▸ DIRECTIONS: Beginning at the line containing "プロファイル公開でスカウトが届く", repeat each line below exactly up to and including the line containing "sucesso profissional?". Do not repeat the pictures.

Extracted records
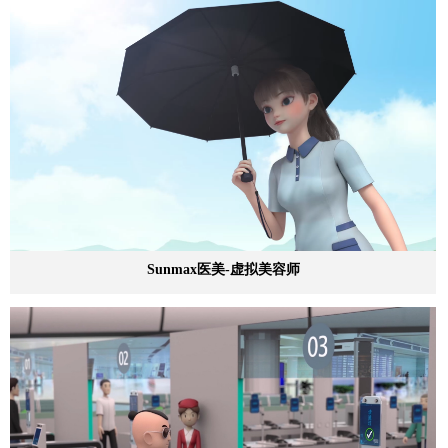
Sunmax医美-虚拟美容师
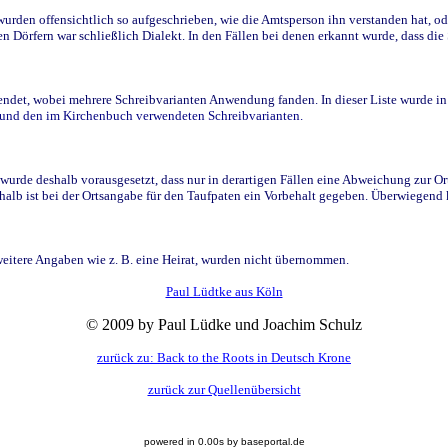
den offensichtlich so aufgeschrieben, wie die Amtsperson ihn verstanden hat, ode
n Dörfern war schließlich Dialekt. In den Fällen bei denen erkannt wurde, dass di
t, wobei mehrere Schreibvarianten Anwendung fanden. In dieser Liste wurde in de
n und den im Kirchenbuch verwendeten Schreibvarianten.
wurde deshalb vorausgesetzt, dass nur in derartigen Fällen eine Abweichung zur O
eshalb ist bei der Ortsangabe für den Taufpaten ein Vorbehalt gegeben. Überwiegen
weitere Angaben wie z. B. eine Heirat, wurden nicht übernommen.
Paul Lüdtke aus Köln
© 2009 by Paul Lüdke und Joachim Schulz
zurück zu: Back to the Roots in Deutsch Krone
zurück zur Quellenübersicht
powered in 0.00s by baseportal.de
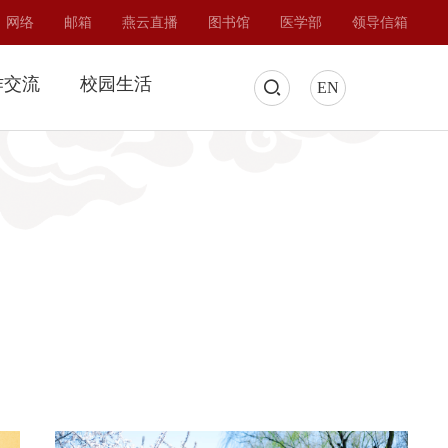
网络
邮箱
燕云直播
图书馆
医学部
领导信箱
作交流
校园生活
EN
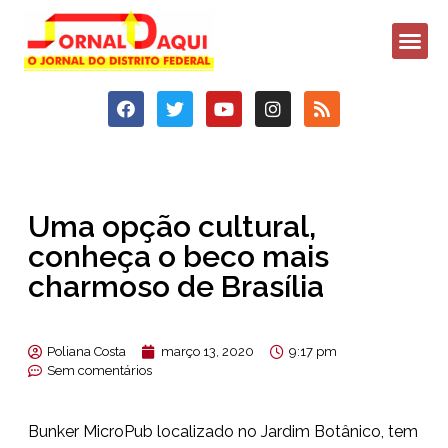
Uma opção cultural,
conheça o beco mais
charmoso de Brasília
Poliana Costa
março 13, 2020
9:17 pm
Sem comentários
Bunker MicroPub localizado no Jardim Botânico, tem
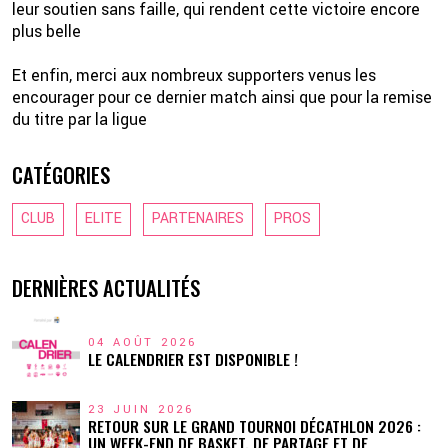
leur soutien sans faille, qui rendent cette victoire encore
plus belle
Et enfin, merci aux nombreux supporters venus les
encourager pour ce dernier match ainsi que pour la remise
du titre par la ligue
CATÉGORIES
CLUB
ELITE
PARTENAIRES
PROS
DERNIÈRES ACTUALITÉS
04 AOÛT 2026
LE CALENDRIER EST DISPONIBLE !
23 JUIN 2026
RETOUR SUR LE GRAND TOURNOI DÉCATHLON 2026 :
UN WEEK-END DE BASKET, DE PARTAGE ET DE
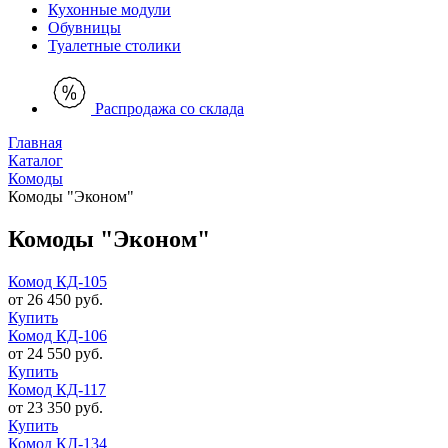
Кухонные модули
Обувницы
Туалетные столики
Распродажа со склада
Главная
Каталог
Комоды
Комоды "Эконом"
Комоды "Эконом"
Комод КД-105
от 26 450 руб.
Купить
Комод КД-106
от 24 550 руб.
Купить
Комод КД-117
от 23 350 руб.
Купить
Комод КД-134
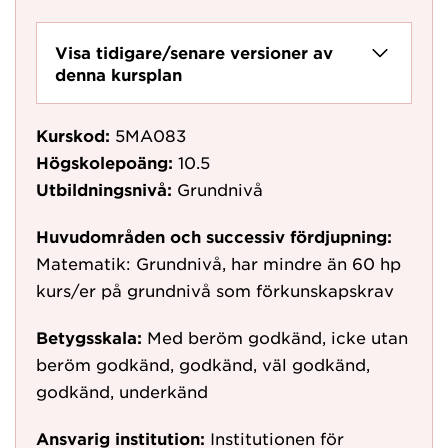
Visa tidigare/senare versioner av
denna kursplan
Kurskod:
5MA083
Högskolepoäng:
10.5
Utbildningsnivå:
Grundnivå
Huvudområden och successiv fördjupning:
Matematik: Grundnivå, har mindre än 60 hp
kurs/er på grundnivå som förkunskapskrav
Betygsskala:
Med beröm godkänd, icke utan
beröm godkänd, godkänd, väl godkänd,
godkänd, underkänd
Ansvarig institution:
Institutionen för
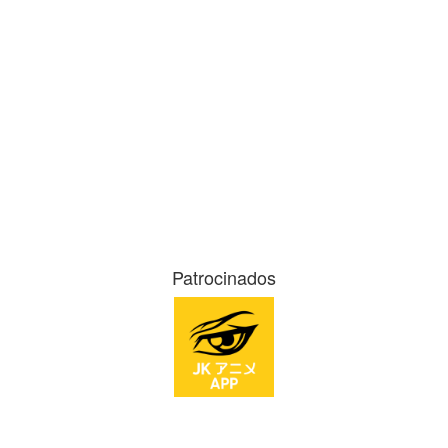
Patrocinados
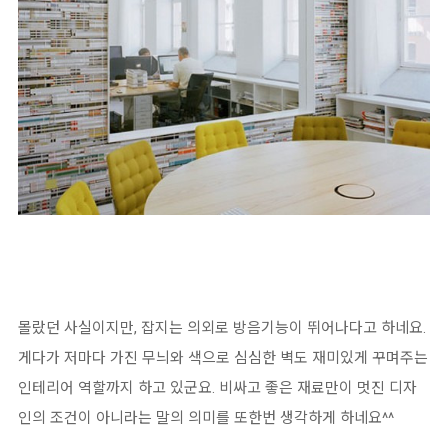
몰랐던 사실이지만, 잡지는 의외로 방음기능이 뛰어나다고 하네요.
게다가 저마다 가진 무늬와 색으로 심심한 벽도 재미있게 꾸며주는
인테리어 역할까지 하고 있군요. 비싸고 좋은 재료만이 멋진 디자
인의 조건이 아니라는 말의 의미를 또한번 생각하게 하네요^^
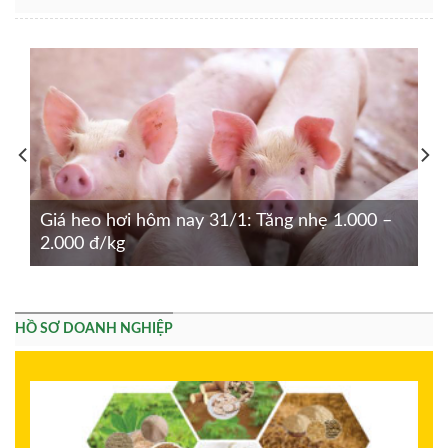
Giá heo hơi hôm nay 31/1: Tăng nhẹ 1.000 –
2.000 đ/kg
HỒ SƠ DOANH NGHIỆP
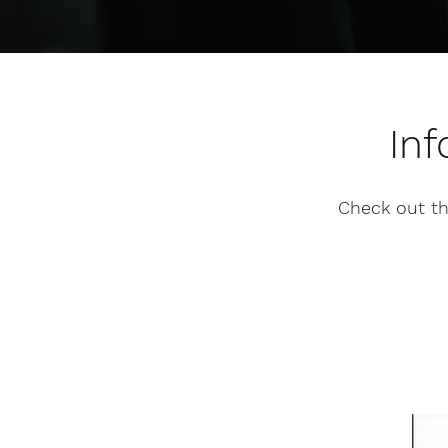
Inf
Check out th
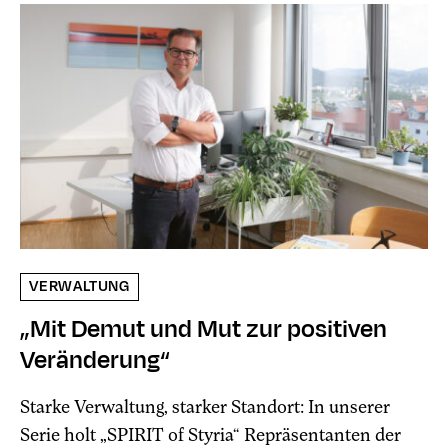
VERWALTUNG
„Mit Demut und Mut zur positiven
Veränderung“
Starke Verwaltung, starker Standort: In unserer
Serie holt „SPIRIT of Styria“ Repräsentanten der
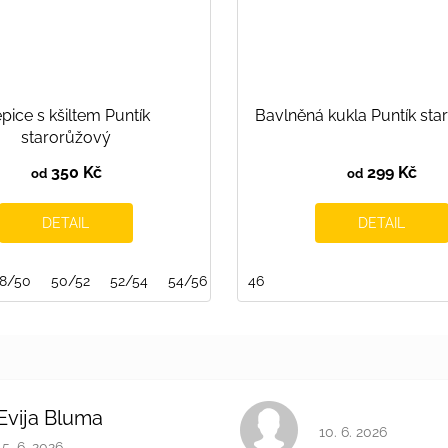
pice s kšiltem Puntík
Bavlněná kukla Puntík sta
starorůžový
350 Kč
299 Kč
od
od
DETAIL
DETAIL
REST
8/50
GRAPHITE
50/52
52/54
CORAL PINK
54/56
BLUEBERRY
46
BERRY SMOOTH
Evija Bluma
Hodnocení obchodu 
10. 6. 2026
Hodnocení obchodu je 5 z 5 hvězdiček.
15. 6. 2026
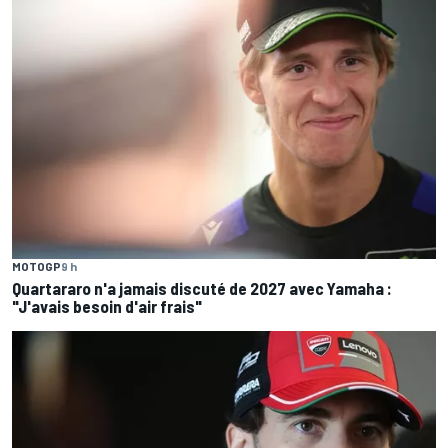
MOTOGP
9 h
Quartararo n'a jamais discuté de 2027 avec Yamaha :
"J'avais besoin d'air frais"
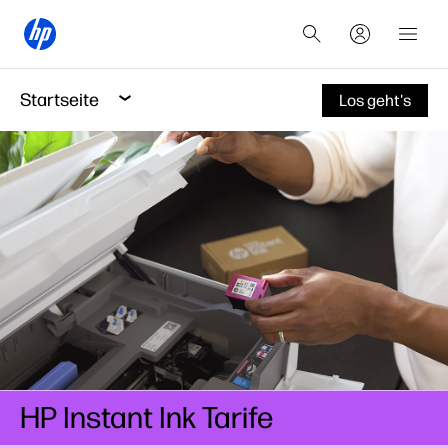
Startseite
Los geht's
HP Instant Ink Tarife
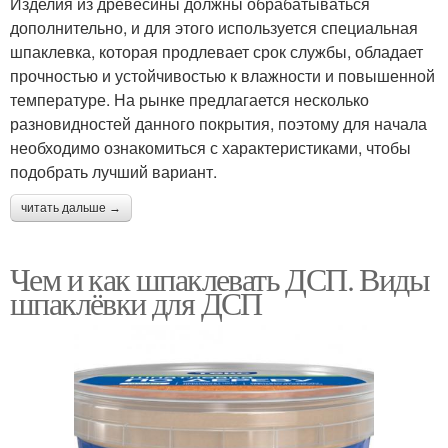
Изделия из древесины должны обрабатываться
дополнительно, и для этого используется специальная
шпаклевка, которая продлевает срок службы, обладает
прочностью и устойчивостью к влажности и повышенной
температуре. На рынке предлагается несколько
разновидностей данного покрытия, поэтому для начала
необходимо ознакомиться с характеристиками, чтобы
подобрать лучший вариант.
читать дальше →
Чем и как шпаклевать ДСП. Виды
шпаклёвки для ДСП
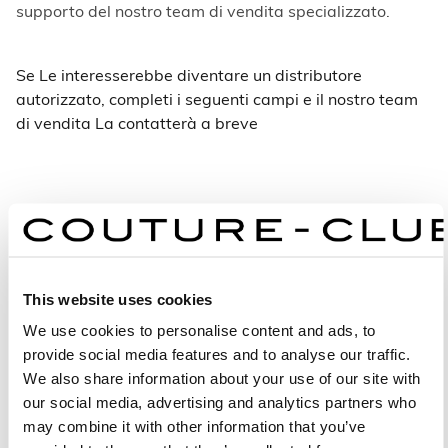
supporto del nostro team di vendita specializzato.
Se Le interesserebbe diventare un distributore
autorizzato, completi i seguenti campi e il nostro team
di vendita La contatterà a breve
INFORMAZIONI PERSONALI
NOME *
This website uses cookies
We use cookies to personalise content and ads, to
provide social media features and to analyse our traffic.
COGNOME *
We also share information about your use of our site with
our social media, advertising and analytics partners who
may combine it with other information that you’ve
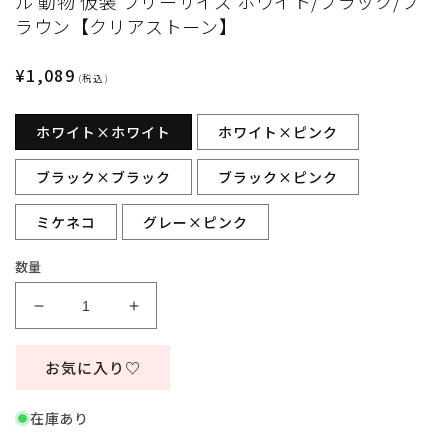
ル 動物 仮装 フリーサイズ ホワイト/ブラック/ブ
ィ
ラウン【クリアストーン】
ア
(1)
を
通
¥1,089
(税込)
開
常
く
価
ホワイト×ホワイト
ホワイト×ピンク
格
ブラック×ブラック
ブラック×ピンク
ミケネコ
グレー×ピンク
数量
コ
コ
ス
ス
プ
プ
お気に入り♡
レ
レ
小
小
在庫あり
物
物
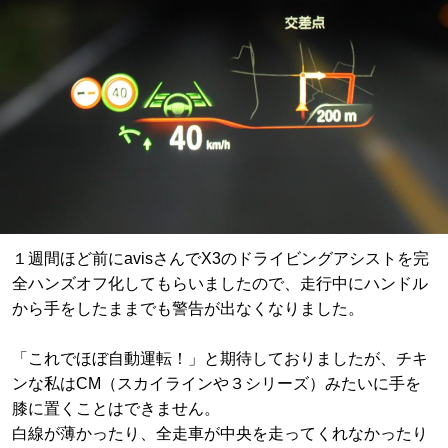
１週間ほど前にavisさんでX3のドライビングアシストを完
全ハンズオフ化してもらいましたので、走行中にハンドル
から手をしたままでも警告が出なくなりました。
「これでほぼ自動運転！」と期待しておりましたが、チキ
ンな私はCM（スカイラインや３シリーズ）みたいに手を
膝に置くことはできません。
白線が薄かったり、全走車が中央を走ってくれなかったり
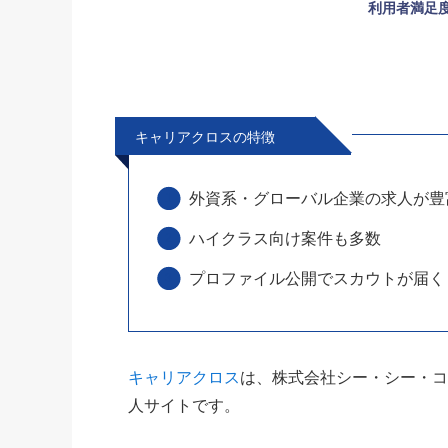
利用者満足
キャリアクロスの特徴
外資系・グローバル企業の求人が豊
ハイクラス向け案件も多数
プロファイル公開でスカウトが届く
キャリアクロス
は、株式会社シー・シー・
人サイトです。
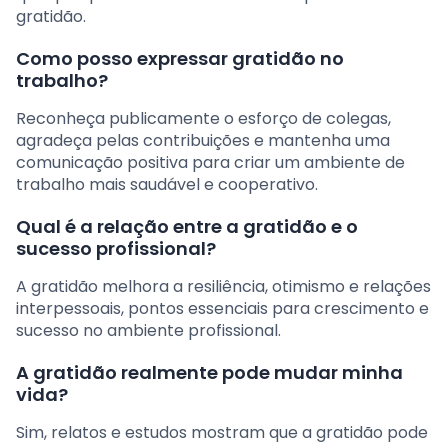
gratidão.
Como posso expressar gratidão no
trabalho?
Reconheça publicamente o esforço de colegas,
agradeça pelas contribuições e mantenha uma
comunicação positiva para criar um ambiente de
trabalho mais saudável e cooperativo.
Qual é a relação entre a gratidão e o
sucesso profissional?
A gratidão melhora a resiliência, otimismo e relações
interpessoais, pontos essenciais para crescimento e
sucesso no ambiente profissional.
A gratidão realmente pode mudar minha
vida?
Sim, relatos e estudos mostram que a gratidão pode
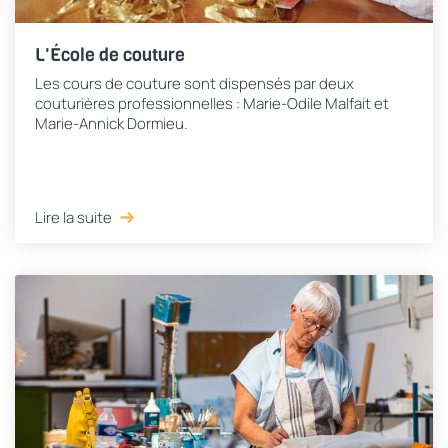
L'École de couture
Les cours de couture sont dispensés par deux
couturières professionnelles : Marie-Odile Malfait et
Marie-Annick Dormieu.
Lire la suite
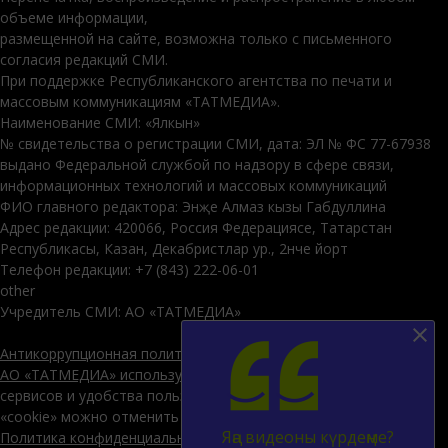
объеме информации,
размещенной на сайте, возможна только с письменного
согласия редакций СМИ.
При поддержке Республиканского агентства по печати и
массовым коммуникациям «ТАТМЕДИА».
Наименование СМИ: «Ялкын»
№ свидетельства о регистрации СМИ, дата: ЭЛ № ФС 77-67938
выдано Федеральной службой по надзору в сфере связи,
информационных технологий и массовых коммуникаций
ФИО главного редактора: Энҗе Алмаз кызы Габдуллина
Адрес редакции: 420066, Россия Федерациясе, Татарстан
Республикасы, Казан, Декабристлар ур., 2нче йорт
Телефон редакции: +7 (843) 222-06-01
other
Учредитель СМИ: АО «ТАТМЕДИА»
Антикоррупционная политика
АО «ТАТМЕДИА» использует «cookie»
для персонализации
сервисов и удобства пользователей сайтом. Использование
«cookie» можно отменить в настройках браузера.
Яңа видеоны күрдеңме?
Политика конфиденциальности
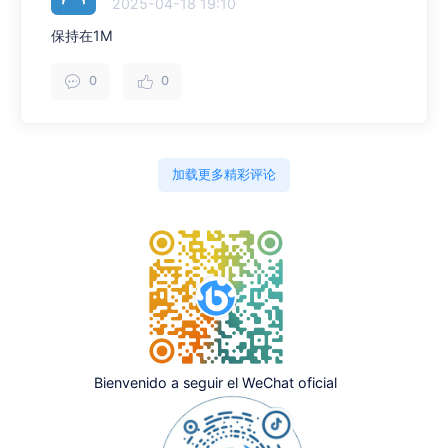
2025-04-18 19:10
保持在1M
0
0
加载更多精彩评论
Bienvenido a seguir el WeChat oficial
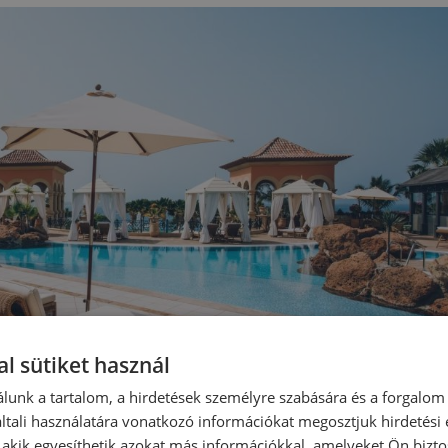
l sütiket használ
lunk a tartalom, a hirdetések személyre szabására és a forgalom
tali használatára vonatkozó információkat megosztjuk hirdetési
, akik egyesíthetik azokat más információkkal, amelyeket Ön bizto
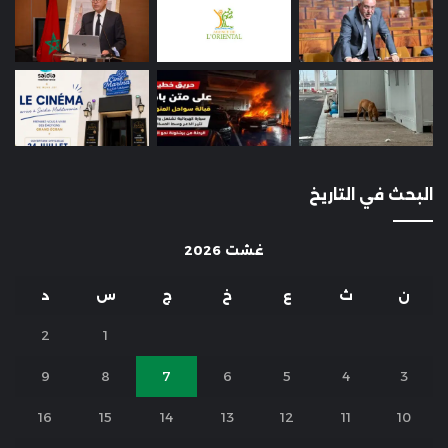
البحث في التاريخ
غشت 2026
ن
ث
ع
خ
ج
س
د
2
1
9
8
7
6
5
4
3
16
15
14
13
12
11
10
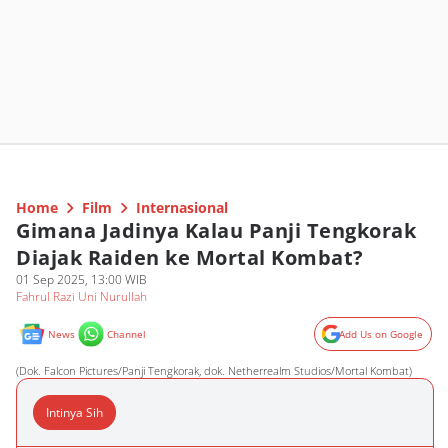
Home
Film
Internasional
Gimana Jadinya Kalau Panji Tengkorak
Diajak Raiden ke Mortal Kombat?
01 Sep 2025, 13:00 WIB
Fahrul Razi Uni Nurullah
News
Channel
Add Us on Google
(Dok. Falcon Pictures/Panji Tengkorak, dok. Netherrealm Studios/Mortal Kombat)
Intinya Sih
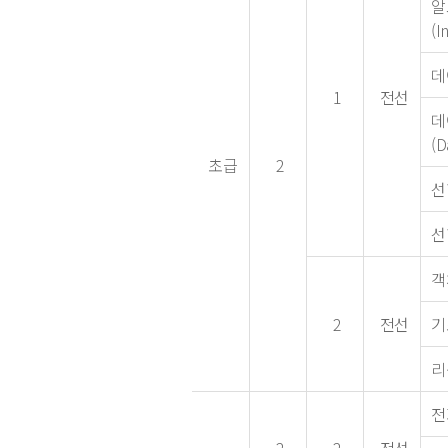
알
(I
데
1
전선
데
(D
초급
2
선
선
객
2
전선
기
리
전자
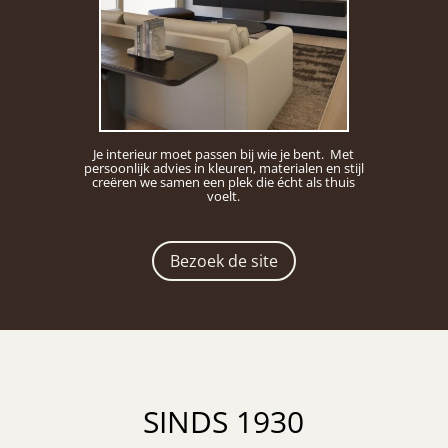
Je interieur moet passen bij wie je bent. Met
persoonlijk advies in kleuren, materialen en stijl
creëren we samen een plek die écht als thuis
voelt.
Bezoek de site
SINDS 1930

▸ WRITTEN RESPONSE:
プロファイル公開でスカウトが届く
キャリアクロス
は、株式会社シー・シー・
人サイトです。
gratidão.
Como posso expressar gratidão no
trabalho?
Reconheça publicamente o esforço de colegas,
agradeça pelas contribuições e mantenha uma
comunicação positiva para criar um ambiente de
trabalho mais saudável e cooperativo.
Qual é a relação entre a gratidão e o
sucesso profissional?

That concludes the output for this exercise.